** TASK TO CARRY OUT **
From the line that includes "Country Music Star Lee Greenwood to" down to the final line of the data below, copy every line exactly and leave the rest out.

** SUPPLIED RECORDS **
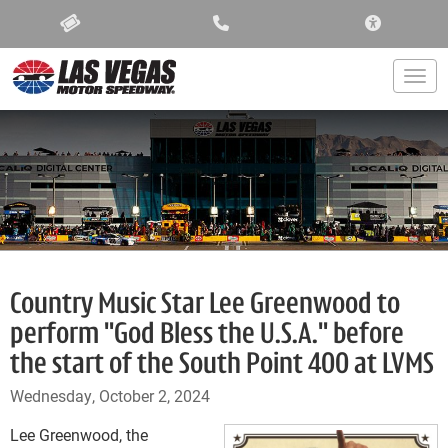
ACCESSIBIL
Togg
Country Music Star Lee Greenwood to
perform "God Bless the U.S.A." before
the start of the South Point 400 at LVMS
Wednesday, October 2, 2024
Lee Greenwood, the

** EXERCISE ANSWER **
Country Music Star Lee Greenwood to
perform "God Bless the U.S.A." before
the start of the South Point 400 at LVMS
Wednesday, October 2, 2024
Lee Greenwood, the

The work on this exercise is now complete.